- Opening Delimiter -
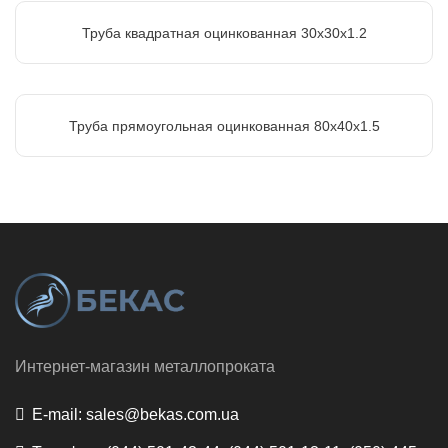
Труба квадратная оцинкованная 30х30х1.2
Труба прямоугольная оцинкованная 80х40х1.5
Интернет-магазин металлопроката
E-mail:
sales@bekas.com.ua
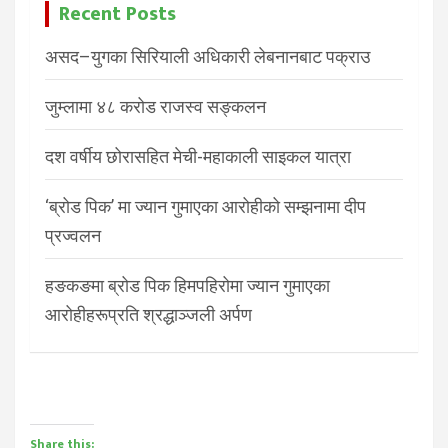
Recent Posts
असद–युगका सिरियाली अधिकारी लेबनानबाट पक्राउ
जुम्लामा ४८ करोड राजस्व सङ्कलन
दश वर्षीय छोरासहित मेची-महाकाली साइकल यात्रा
‘ब्रोड पिक’ मा ज्यान गुमाएका आरोहीको सम्झनामा दीप
प्रज्वलन
हङकङमा ब्रोड पिक हिमपहिरोमा ज्यान गुमाएका
आरोहीहरूप्रति श्रद्धाञ्जली अर्पण
Share this:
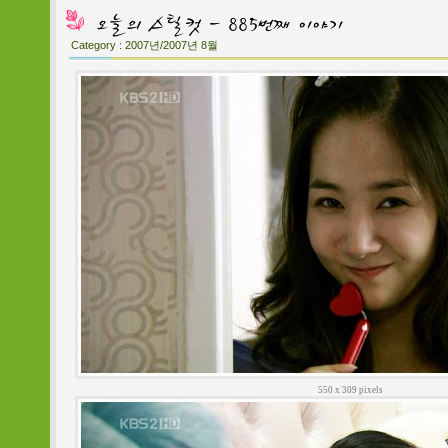
Category :
2007년/2007년 8월
550 x 309 pixels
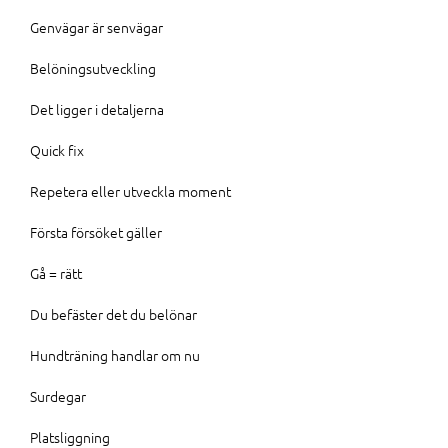
Genvägar är senvägar
Belöningsutveckling
Det ligger i detaljerna
Quick fix
Repetera eller utveckla moment
Första försöket gäller
Gå = rätt
Du befäster det du belönar
Hundträning handlar om nu
Surdegar
Platsliggning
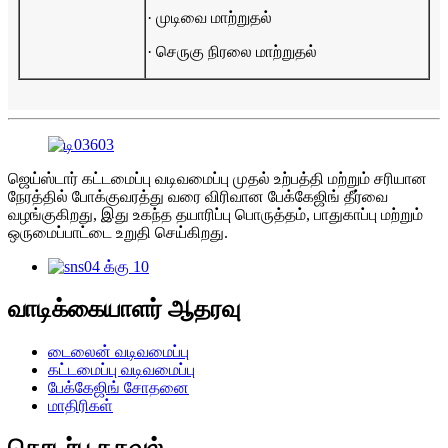
· முடிவை மாற்றுதல்
· செருகு நிரலை மாற்றுதல்
ஜெய்ஸ்டார் கட்டமைப்பு வடிவமைப்பு முதல் உற்பத்தி மற்றும் சரியான
நேரத்தில் போக்குவரத்து வரை விரிவான பேக்கேஜிங் தீர்வை
வழங்குகிறது, இது உகந்த தயாரிப்பு பொருத்தம், பாதுகாப்பு மற்றும்
ஒருமைப்பாட்டை உறுதி செய்கிறது.
வாடிக்கையாளர் ஆதரவு
டைலைன் வடிவமைப்பு
கட்டமைப்பு வடிவமைப்பு
பேக்கேஜிங் சோதனை
மாதிரிகள்
தொடர்பு தகவல்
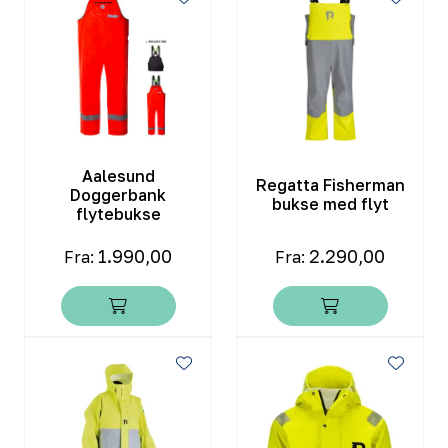
Aalesund
Regatta Fisherman
Doggerbank
bukse med flyt
flytebukse
1.990,00
2.290,00
Fra:
Fra:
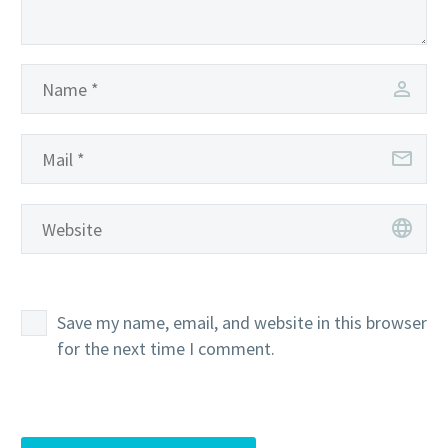
Save my name, email, and website in this browser
for the next time I comment.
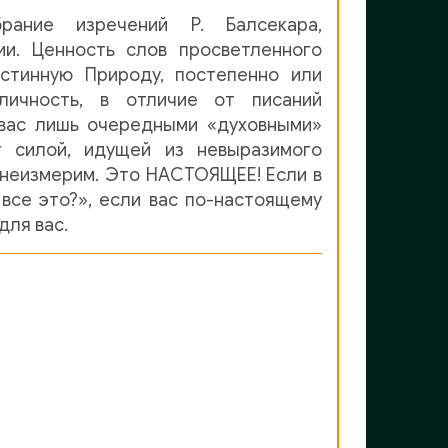
рание изречений Р. Балсекара,
ии. Ценность слов просветленного
стинную Природу, постепенно или
личность, в отличие от писаний
 вас лишь очередными «духовными»
т силой, идущей из невыразимого
т неизмерим. Это НАСТОЯЩЕЕ! Если в
все это?», если вас по-настоящему
для вас.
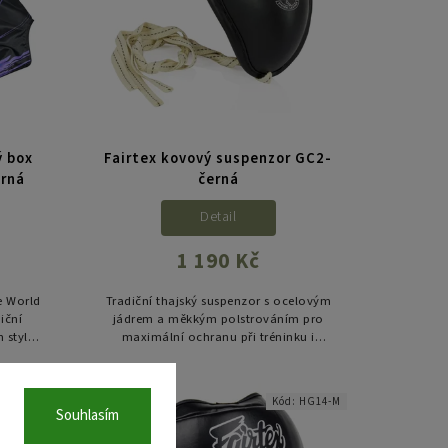
ý box
Fairtex kovový suspenzor GC2-
erná
černá
Detail
1 190 Kč
e World
Tradiční thajský suspenzor s ocelovým
iční
jádrem a měkkým polstrováním pro
 stylu.
maximální ochranu při tréninku i
a lehký
zápasech. Oblíbený mezi zápasníky
Muay Thai, kickboxu a dalších
bojových...
AG9-BLK
Kód:
HG14-M
Souhlasím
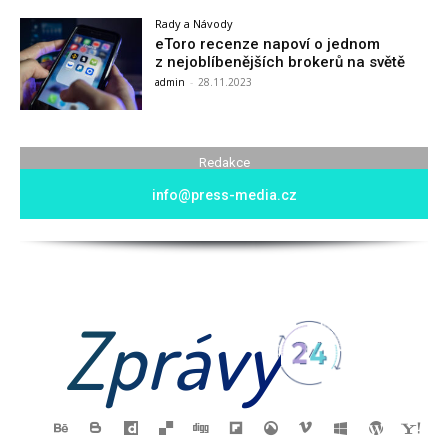
Rady a Návody
eToro recenze napoví o jednom
z nejoblíbenějších brokerů na světě
admin
-
28.11.2023
Redakce
info@press-media.cz
Zprávy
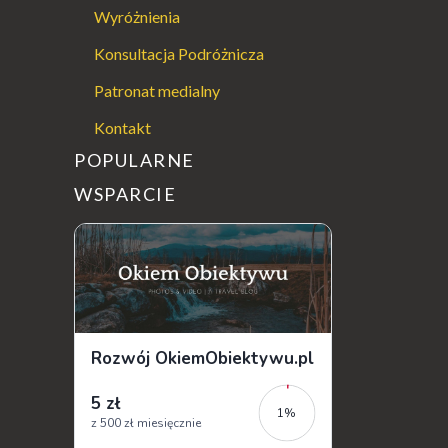
Wyróżnienia
Konsultacja Podróżnicza
Patronat medialny
Kontakt
POPULARNE
WSPARCIE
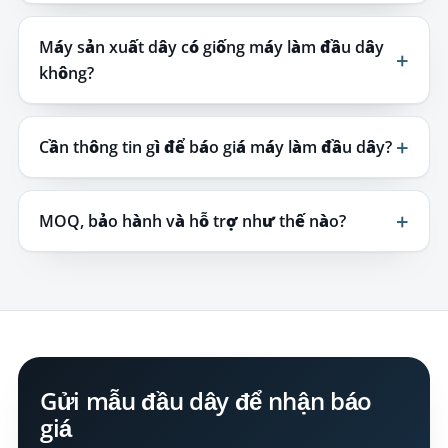
Máy sản xuất dây có giống máy làm đầu dây
không?
Cần thông tin gì để báo giá máy làm đầu dây?
MOQ, bảo hành và hỗ trợ như thế nào?
Gửi mẫu đầu dây để nhận báo
giá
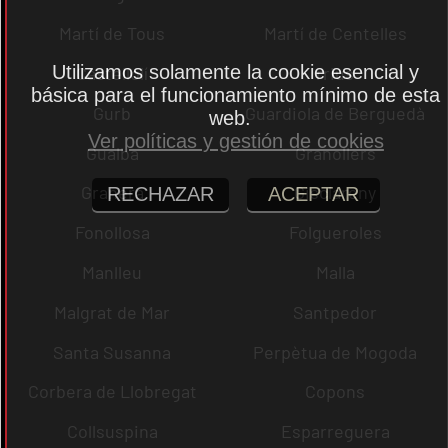
Martí de Tous
Martí de Centelles
Utilizamos solamente la cookie esencial y
Castellolí
rrius
básica para el funcionamiento mínimo de esta
Gurb
Guardiola de Berguedà
web.
Ver políticas y gestión de cookies
Gualba
Granollers
Granera
Gisclareny
RECHAZAR
ACEPTAR
Fonollosa
Folgueroles
Manlleu
Malla
Malgrat de Mar
Santpedor
Santa Susanna
Perpètua de Mogoda
Corbera de Llobregat
Copons
Collsuspina
Esparreguera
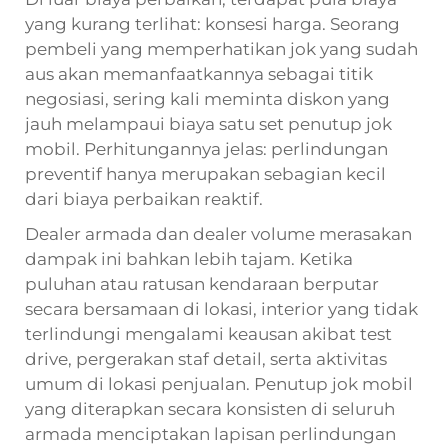
yang kurang terlihat: konsesi harga. Seorang
pembeli yang memperhatikan jok yang sudah
aus akan memanfaatkannya sebagai titik
negosiasi, sering kali meminta diskon yang
jauh melampaui biaya satu set penutup jok
mobil. Perhitungannya jelas: perlindungan
preventif hanya merupakan sebagian kecil
dari biaya perbaikan reaktif.
Dealer armada dan dealer volume merasakan
dampak ini bahkan lebih tajam. Ketika
puluhan atau ratusan kendaraan berputar
secara bersamaan di lokasi, interior yang tidak
terlindungi mengalami keausan akibat test
drive, pergerakan staf detail, serta aktivitas
umum di lokasi penjualan. Penutup jok mobil
yang diterapkan secara konsisten di seluruh
armada menciptakan lapisan perlindungan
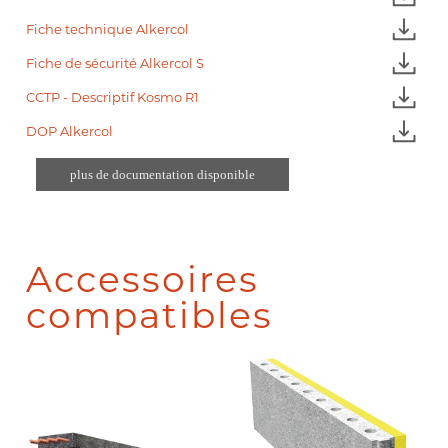
Fiche technique Alkercol
Fiche de sécurité Alkercol S
CCTP - Descriptif Kosmo R1
DOP Alkercol
plus de documentation disponible
Accessoires
compatibles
- Closing Delimiter -
What to produce: Your answer should be the lines of the material above that include "Fiche".

Exercise solution:
Fiche technique Alkercol
Fiche de sécurité Alkercol S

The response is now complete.